• _Materials provided_

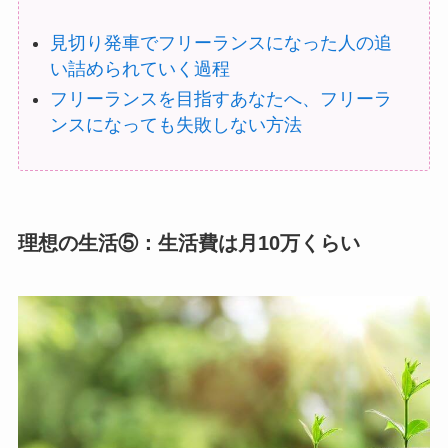
見切り発車でフリーランスになった人の追
い詰められていく過程
フリーランスを目指すあなたへ、フリーラ
ンスになっても失敗しない方法
理想の生活⑤：生活費は月10万くらい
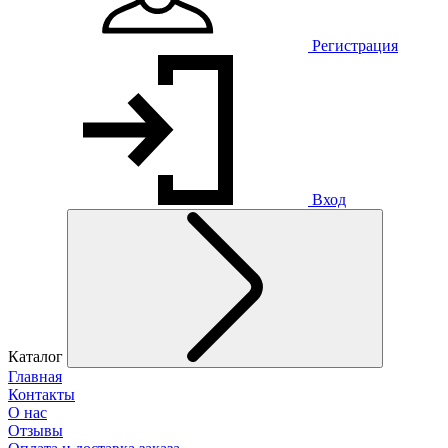
Регистрация
Вход
Каталог
Главная
Контакты
О нас
Отзывы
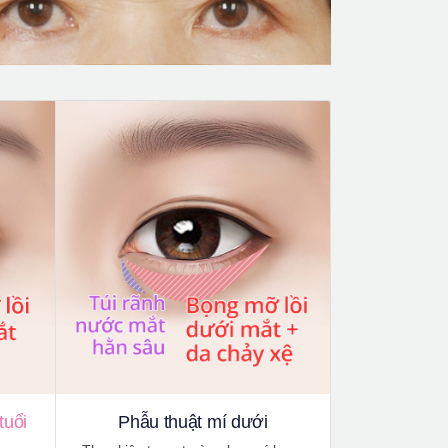
tuổi
Phẫu thuật mí dưới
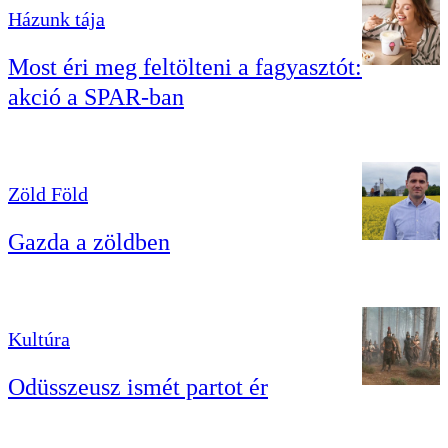
Házunk tája
Most éri meg feltölteni a fagyasztót:
akció a SPAR-ban
Zöld Föld
Gazda a zöldben
Kultúra
Odüsszeusz ismét partot ér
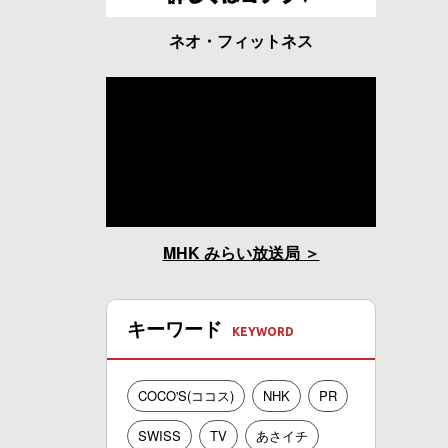
ネオ・フィットネス
MHK みらい放送局
キーワード
COCO'S(ココス)
NHK
PR
SWISS
TV
あさイチ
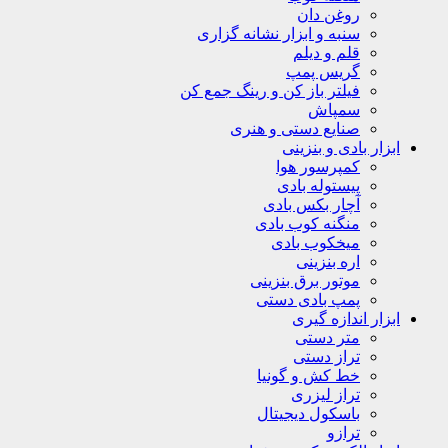
روغن دان
سنبه و ابزار نشانه گزاری
قلم و دیلم
گریس پمپ
فیلتر باز کن و رینگ جمع کن
سمپاش
صنایع دستی و هنری
ابزار بادی و بنزینی
کمپرسور هوا
پیستوله بادی
آچار بکس بادی
منگنه کوب بادی
میخکوب بادی
اره بنزینی
موتور برق بنزینی
پمپ بادی دستی
ابزار اندازه گیری
متر دستی
تراز دستی
خط کش و گونیا
تراز لیزری
باسکول دیجیتال
ترازو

• _Your objective_
Find the number of lines in the records that include the word "بادی". Write only that number.

• _Answer to the problem_
6